The bank-stock juggernaut is on track again. Or is it?

Bank stocks have apparently staged a remarkable comeback since the Federal Reserve began cutting interest rates, reaching levels unseen since mid-August. The Standard & Poor's bank index has risen 30.7% from its Oct. 8 low; the S&P 500, 18.1%.

This suggests that banks have, as analysts put it, "earned their way through" their problems and that after a vicious selloff they have regained their bearings. Thursday, banks continued to rise, with most regionals and money-centers outperforming the broader markets. The S&P bank index rose 3.2%, and the Dow Jones industrial average, 132.33 points, to 8,915.47.

But indexes, even ones as broad and closely watched as the Standard & Poor's, do not reveal all the market's activities.

The S&P indexes are "weighted," which means performance by certain companies' stocks affect them more. If shares of BankAmerica Corp. rise, for example, that changes the index more than if a midsize regional bank rose by a similar or greater amount.

When stocks are treated equally in an unweighted index, banks don't appear so red-hot.
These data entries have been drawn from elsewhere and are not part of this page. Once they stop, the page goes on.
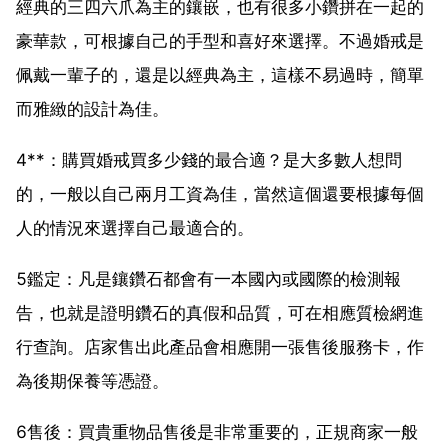
經典的三四六爪為主的鑲嵌，也有很多小鑽拼在一起的
豪華款，可根據自己的手型和喜好來選擇。不過婚戒是
佩戴一輩子的，還是以經典為主，這樣不易過時，簡單
而雅緻的設計為佳。
4**：購買婚戒買多少錢的最合適？是大多數人想問
的，一般以自己兩月工資為佳，當然這個還要根據每個
人的情況來選擇自己最適合的。
5鑑定：凡是鑲鑽石都會有一本國內或國際的檢測報
告，也就是證明鑽石的真假和品質，可在相應質檢網進
行查詢。店家售出此產品會相應開一張售後服務卡，作
為後期保養等憑證。
6售後：買貴重物品售後是非常重要的，正規商家一般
Since Oct. 8 an unweighted index of 6,000 stocks had risen by 21.5% through midday Thursday, while an unweighted index of most bank stocks had risen only 16.4%, according to Ed Nicoski, technical analyst at Piper Jaffray Cos. in Minneapolis. On a weighted basis, Piper Jaffray's index of bank stocks has risen 23.6%.
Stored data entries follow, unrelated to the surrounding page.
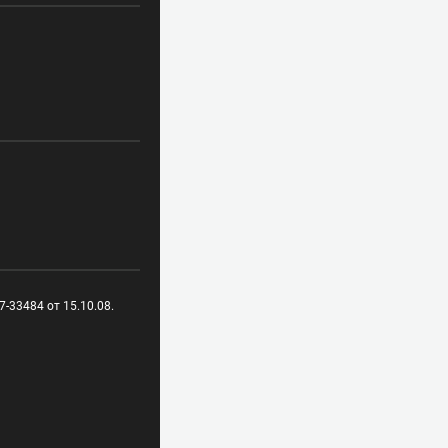
-33484 от 15.10.08.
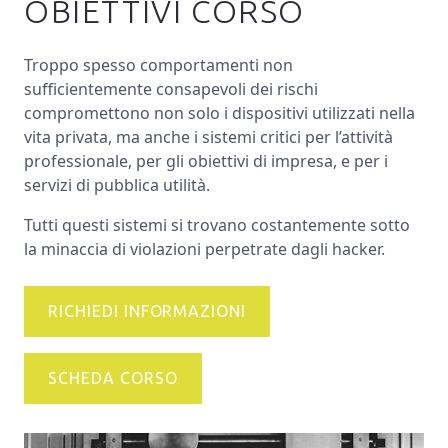
OBIETTIVI CORSO
Troppo spesso comportamenti non
sufficientemente consapevoli dei rischi
compromettono non solo i dispositivi utilizzati nella
vita privata, ma anche i sistemi critici per l’attività
professionale, per gli obiettivi di impresa, e per i
servizi di pubblica utilità.
Tutti questi sistemi si trovano costantemente sotto
la minaccia di violazioni perpetrate dagli hacker.
RICHIEDI INFORMAZIONI
SCHEDA CORSO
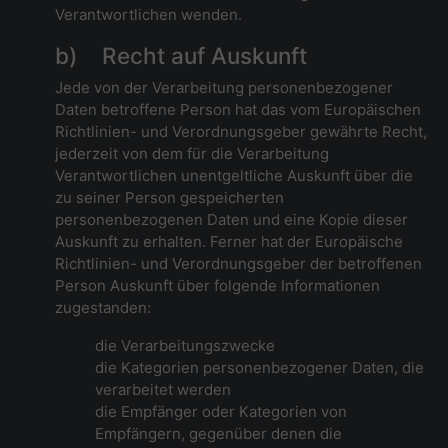
Verantwortlichen wenden.
b) Recht auf Auskunft
Jede von der Verarbeitung personenbezogener
Daten betroffene Person hat das vom Europäischen
Richtlinien- und Verordnungsgeber gewährte Recht,
jederzeit von dem für die Verarbeitung
Verantwortlichen unentgeltliche Auskunft über die
zu seiner Person gespeicherten
personenbezogenen Daten und eine Kopie dieser
Auskunft zu erhalten. Ferner hat der Europäische
Richtlinien- und Verordnungsgeber der betroffenen
Person Auskunft über folgende Informationen
zugestanden:
die Verarbeitungszwecke
die Kategorien personenbezogener Daten, die
verarbeitet werden
die Empfänger oder Kategorien von
Empfängern, gegenüber denen die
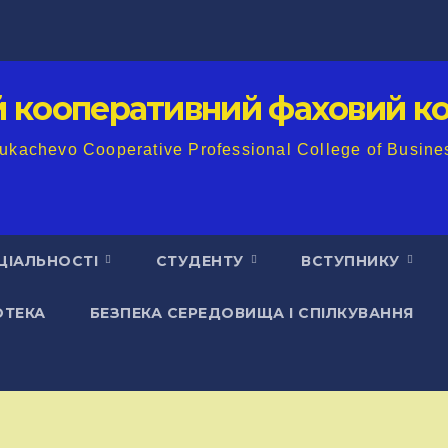
й кооперативний фаховий ко
ukachevo Cooperative Professional College of Busine
ЦІАЛЬНОСТІ
СТУДЕНТУ
ВСТУПНИКУ
ОТЕКА
БЕЗПЕКА СЕРЕДОВИЩА І СПІЛКУВАННЯ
The numbers demonstrate that the biggest banking companies, the market's hardest-hit sector during the selloff, are bouncing back quickly while smaller banks continue to lag.

Of course, most investors in bank stocks buy the biggest banks, so the lag in small-bank stocks is of relatively less consequence. But a key gauge of a market recovery after a severe downturn is whether share prices rise across the board, not just for a few high-profile names. The greater a recovery's depth, the greater its durability, analysts say.

The overall market is showing general signs of strength, with many small stocks picking up of late, Mr. Nicoski said, but bank stocks have not demonstrated the same depth of recovery.

Terry Maltese, president of Sandler O'Neill Asset Management, the investment arm of Sandler O'Neill, an investment bank that specializes in banks and thrifts, said the recent steepening of the yield curve is a hopeful sign for the smaller banks that have lagged the market all year.

"The yield curve isn't steep, but at least it isn't flat anymore," he said.

A steepening yield curve-meaning the difference between long-term and short-term interests rates is growing-would restore interest rate margin profits at banks. A steepening yield curve also could slow the wave of mortgage refinancings that has played havoc with earnings at many banks and thrifts.

In trading Thursday banks continued to rally. Some companies are starting to reach or exceed their highs for the year.

Shares of Fifth Third Bancorp rose $3.125, to $71.50; Star Banc Corp., 62.5 cents, to $77.9375, setting new highs for both Cincinnati-based companies. Wells Fargo & Co. rose $1.625, to $39.625, just shy of the $40 high set when it was known as Norwest Corp. Money-center banks also posted strong gains.